For education, I don't have much to say about Burlington schools, but Boulder Valley SD is one of the top districts in the state. There are a number of public schools in Boulder at the elementary, middle, and high school levels that John Irwin award winners (top 8% of the state). Learning approaches vary from classic education (in 2nd grade you must learn this body of knowledge) to more of the Montessori approach. In my experience, college towns usually do at least an above average job of educating its youth.
Now we just need to hear from someone who lives there for the real scoop on Burlington. One final thought is that my hunch is that Burlington is not as fitness crazed as Boulder, but I challenge to find a place that is!
Interesting stuff.

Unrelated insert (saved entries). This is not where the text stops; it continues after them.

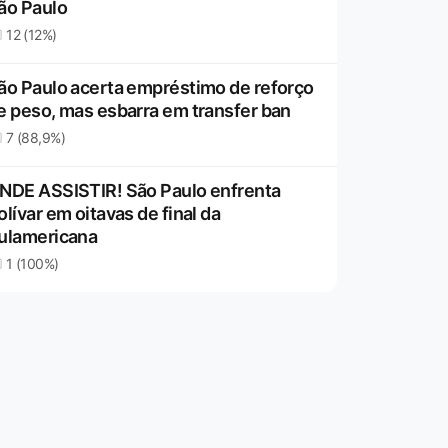
ão Paulo
12 (12%)
ão Paulo acerta empréstimo de reforço
e peso, mas esbarra em transfer ban
7 (88,9%)
NDE ASSISTIR! São Paulo enfrenta
olívar em oitavas de final da
ulamericana
1 (100%)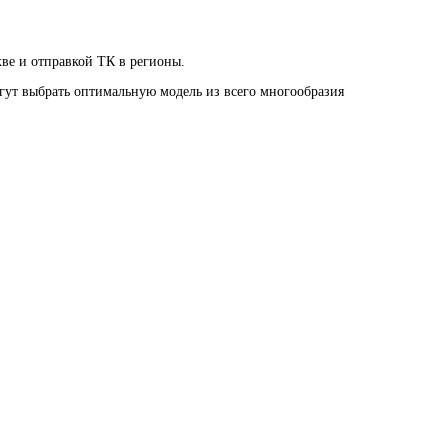
кве и отправкой ТК в регионы.
огут выбрать оптимальную модель из всего многообразия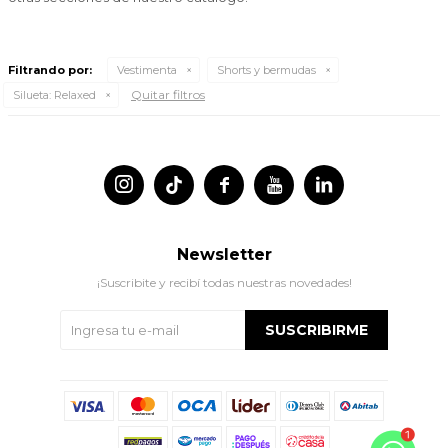
Filtrando por:
Vestimenta
Shorts y bermudas
Quitar filtros
Silueta:
Relaxed




Newsletter
¡Suscribite y recibí todas nuestras novedades!
SUSCRIBIRME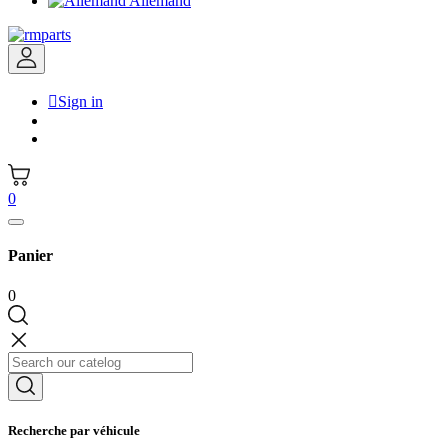
Allemand

Sign in
0
Panier
0
Recherche par véhicule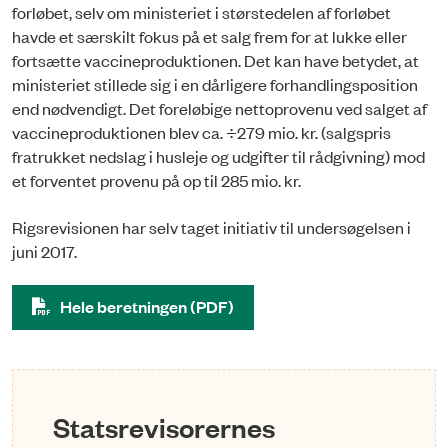
forløbet, selv om ministeriet i størstedelen af forløbet
havde et særskilt fokus på et salg frem for at lukke eller
fortsætte vaccineproduktionen. Det kan have betydet, at
ministeriet stillede sig i en dårligere forhandlingsposition
end nødvendigt. Det foreløbige nettoprovenu ved salget af
vaccineproduktionen blev ca. ÷279 mio. kr. (salgspris
fratrukket nedslag i husleje og udgifter til rådgivning) mod
et forventet provenu på op til 285 mio. kr.
Rigsrevisionen har selv taget initiativ til undersøgelsen i
juni 2017.
Hele beretningen (PDF)
Statsrevisorernes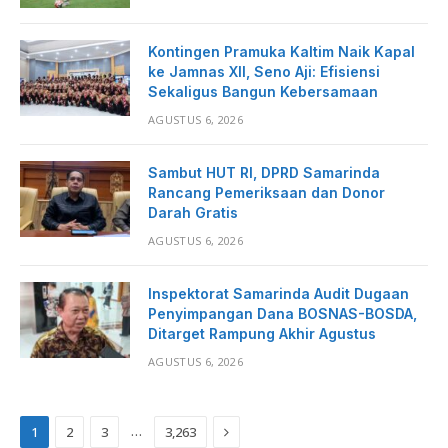
Kontingen Pramuka Kaltim Naik Kapal
ke Jamnas XII, Seno Aji: Efisiensi
Sekaligus Bangun Kebersamaan
AGUSTUS 6, 2026
Sambut HUT RI, DPRD Samarinda
Rancang Pemeriksaan dan Donor
Darah Gratis
AGUSTUS 6, 2026
Inspektorat Samarinda Audit Dugaan
Penyimpangan Dana BOSNAS-BOSDA,
Ditarget Rampung Akhir Agustus
AGUSTUS 6, 2026
Next
…
1
2
3
3,263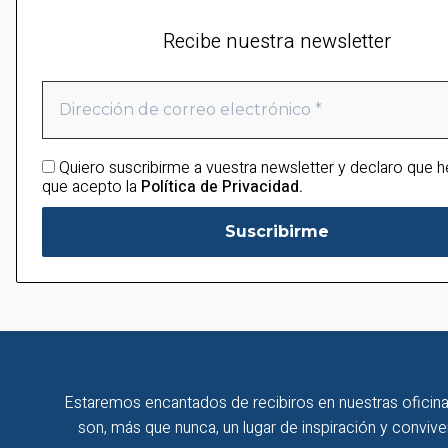
Recibe nuestra newsletter
Quiero suscribirme a vuestra newsletter y declaro que h
que acepto la
Política de Privacidad.
Estaremos encantados de recibiros en nuestras oficina
son, más que nunca, un lugar de inspiración y convive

I didn't realize skiing/boarding was such a distance from Boulder. How far would I have to go to get to some decent hiking?
We are leaning Boulder because of the more moderate weather and the fact that from Burlington, it will take DH a whole day to get to many destinations. (I quickly looked at how long it would take to get to MSP or DIA and both were about 8 hours. I'm sure points east would be shorter, but he travels all over the US.) As much as Burlington sounds like a great city, the travel time is very undesirable.

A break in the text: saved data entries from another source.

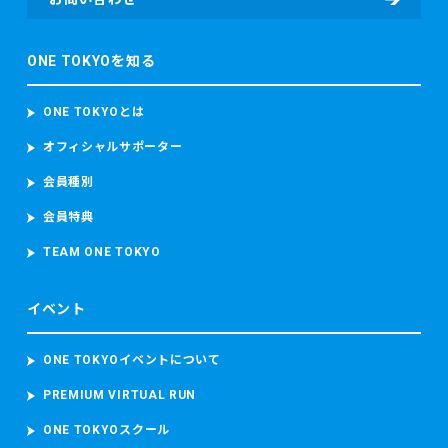
東京マラソン等に参加する前に、東京マラソン参加前の体
調、ワクチンの接種履歴の有無及びPCR検査その他の感染症
ONE TOKYOを知る
検査の結果を取得することがあります。 東京マラソン等に参
加する場合、上記のデータのほか、顔写真、カメラ映像、本
大会記録並び本大会中の中途記録及び推定走行位置情報を含
ONE TOKYOとは
むデータを取得し、取り扱います。 当財団は、ランナーが参
加者本人であることを確認するため参加者の顔写真を撮影
オフィシャルサポーター
し、本大会中におけるコースの安全管理のために監視カメラ
会員種別
映像（参加者の容貌が写り込むことがあります。）を撮影
し、これらを取り扱います。
会員特典
東京マラソン等に参加する場合、上記のデータのほか、顔写
真、カメラ映像、本大会記録並び本大会中の中途記録及び推
TEAM ONE TOKYO
定走行位置情報を含むデータを取得し、取り扱います。
当財団は、ランナーが参加者本人であることを確認するため
イベント
参加者の顔写真を撮影し、本大会中におけるコースの安全管
理のために監視カメラ映像（参加者の容貌が写り込むことが
あります。）を撮影し、これらを取り扱います。
ONE TOKYOイベントについて
PREMIUM VIRTUAL RUN
・救護又は病院への搬送が必要となった場合
東京マラソン等大会時の宿泊先の名前及び電話番号、現在治
ONE TOKYOスクール
療中の病気、現在服用中の薬、アレルギー、傷病名、症状、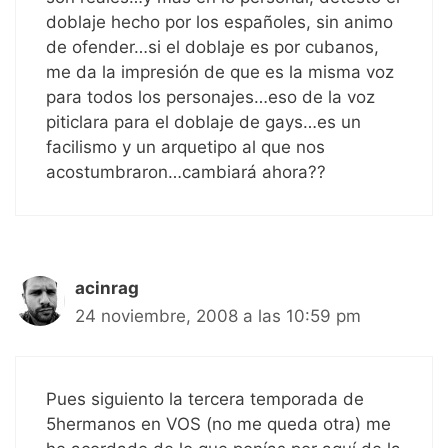
doblaje hecho por los españoles, sin animo
de ofender…si el doblaje es por cubanos,
me da la impresión de que es la misma voz
para todos los personajes…eso de la voz
piticlara para el doblaje de gays…es un
facilismo y un arquetipo al que nos
acostumbraron…cambiará ahora??
acinrag
24 noviembre, 2008 a las 10:59 pm
Pues siguiento la tercera temporada de
5hermanos en VOS (no me queda otra) me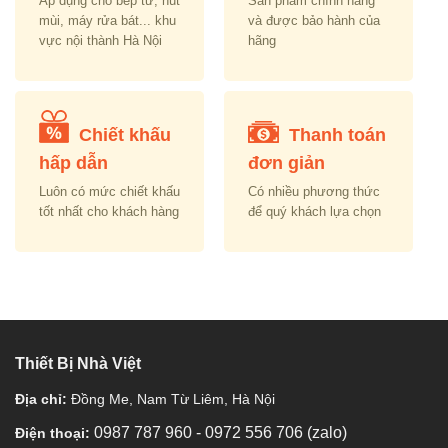
Áp dụng cho bếp từ, hút
Sản phẩm chính hãng
mùi, máy rửa bát... khu
và được bảo hành của
vực nội thành Hà Nội
hãng
Chiết khấu
Thanh toán
hấp dẫn
đơn giản
Luôn có mức chiết khấu
Có nhiều phương thức
tốt nhất cho khách hàng
để quý khách lựa chọn
Thiết Bị Nhà Việt
Địa chỉ:
Đồng Me, Nam Từ Liêm, Hà Nội
0987 787 960
-
0972 556 706 (zalo)
Điện thoại: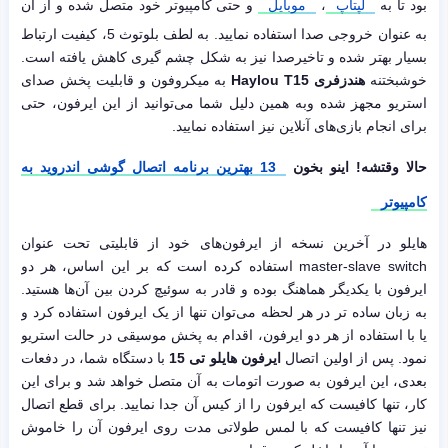
بود تا به
لپتاپ
،
موبایل
و حتی کامپیوتر خود متصل شده و از آن
به عنوان خروجی صدا استفاده نمایید. به لطف بلوتوث 5، کیفیت ارتباط
بسیار بهتر شده و تاخیرصدا نیز به شکل چشم گیری کاهش یافته است.
خوشبختنه
هندزفری Haylou T15
به میکروفون و قابلیت پخش صدای
استریو مجهز شده وبه همین دلیل شما می‌توانید از این ایرفون، حتی
برای انجام بازی‌های آنلاین نیز استفاده نمایید.
حالا وقتشه! اینو بخون
13 بهترین برنامه اتصال گوشی اندروید به
کامپیوتر
هایلو در آخرین نسخه از ایرفون‌های خود از قابلیتی تحت عنوان
master-slave switch استفاده کرده است که بر این اساس، هر دو
ایرفون با یکدیگر هماهنگ بوده و قادر به سوئیچ کردن بین آن‌ها هستید.
به زبان ساده تر در هر لحظه می‌توان تنها از یک ایرفون استفاده کرد و
یا با استفاده از هر دو ایرفون، اقدام به پخش موسیقی در حالت استریو
نمود. پس از اولین اتصال
ایرفون هایلو تی 15
با دستگاه شما، در دفعات
بعدی، این ایرفون به صورت اتومات به آن متصل خواهد شد و برای این
کار، تنها کافیست که ایرفون را از کیس آن جدا نمایید. برای قطع اتصال
نیز تنها کافیست که با لمس طولاتی مدت روی ایرفون آن را خاموش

I know you didn't ask about this area, but we had similar constraints when making our decision and we also looked into SLC. The downtown areas of The Avenues and Sugar House are very progressive, and about 30% LDS. Park City is even lower LDS with a very progressive feel. These two places are in stark contrast to the rest of the state so it's certainly not the same as living in a state like CO, or like living in Boulder (as only *parts* of SLC are counter-culture to the rest of the place, not all of it). BTW, when I say "downtown" they are beautiful homes with a smallish lot (.25 usually), and a great community feel, less crowded than Boulder, etc. And literally half the price of Boulder, but again, it's not Boulder so if you're looking for a dominant liberal attitude throughout the city, then SLC as a whole probably isn't it.
World class skiing is 15-20 min. away, hiking, mtn. biking, etc all right there. Big lakes nearby. Lots of hardcore and not so hardcore athletes (no on the scale of Boulder of course)

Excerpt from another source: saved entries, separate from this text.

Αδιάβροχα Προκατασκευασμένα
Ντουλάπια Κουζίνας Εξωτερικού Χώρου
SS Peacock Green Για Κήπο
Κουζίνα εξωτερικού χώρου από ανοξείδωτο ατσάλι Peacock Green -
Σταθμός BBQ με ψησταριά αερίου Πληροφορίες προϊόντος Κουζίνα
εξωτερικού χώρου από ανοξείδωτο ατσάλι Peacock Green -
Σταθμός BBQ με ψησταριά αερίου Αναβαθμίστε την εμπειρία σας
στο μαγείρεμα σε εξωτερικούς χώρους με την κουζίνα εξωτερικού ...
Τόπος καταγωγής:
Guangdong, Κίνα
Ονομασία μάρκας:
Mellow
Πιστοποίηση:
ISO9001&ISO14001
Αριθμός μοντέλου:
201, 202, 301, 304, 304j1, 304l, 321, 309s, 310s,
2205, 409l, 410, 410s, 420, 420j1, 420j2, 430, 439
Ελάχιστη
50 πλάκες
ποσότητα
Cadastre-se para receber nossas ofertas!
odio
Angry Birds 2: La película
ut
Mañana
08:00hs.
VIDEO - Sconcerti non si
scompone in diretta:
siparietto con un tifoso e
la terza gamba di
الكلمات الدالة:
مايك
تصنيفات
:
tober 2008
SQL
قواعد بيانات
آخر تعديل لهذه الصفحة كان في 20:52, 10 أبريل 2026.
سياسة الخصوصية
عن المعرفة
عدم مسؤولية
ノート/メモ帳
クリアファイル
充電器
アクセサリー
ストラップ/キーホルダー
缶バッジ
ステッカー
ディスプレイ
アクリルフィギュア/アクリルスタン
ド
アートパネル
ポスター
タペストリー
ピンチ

SLC airport is a Delta hub, much more manageable to fly in and out of frequently than DIA. Also only a 15 min. drive from Avenues/Sugar House.
All that said, I'm not trying to sell you on SLC. There are certainly downsides which CO doesn't have! We know a number of people who have moved there though from San Fran. who love it there, so just throwing it out there! Boulder is also fantastic of course and of Boulder and Burlington, I would choose Boulder in a heartbeat b/c of winters and b/c of all the mosquitos, black fly, etc. in Burlington. I guess you're used to that in MN, but CO is SO pleasant that way with very few biting bugs, cool evenings, low humidity, etc.
F&T - thanks for your post. For fear of this getting off topic, I am going to IM you.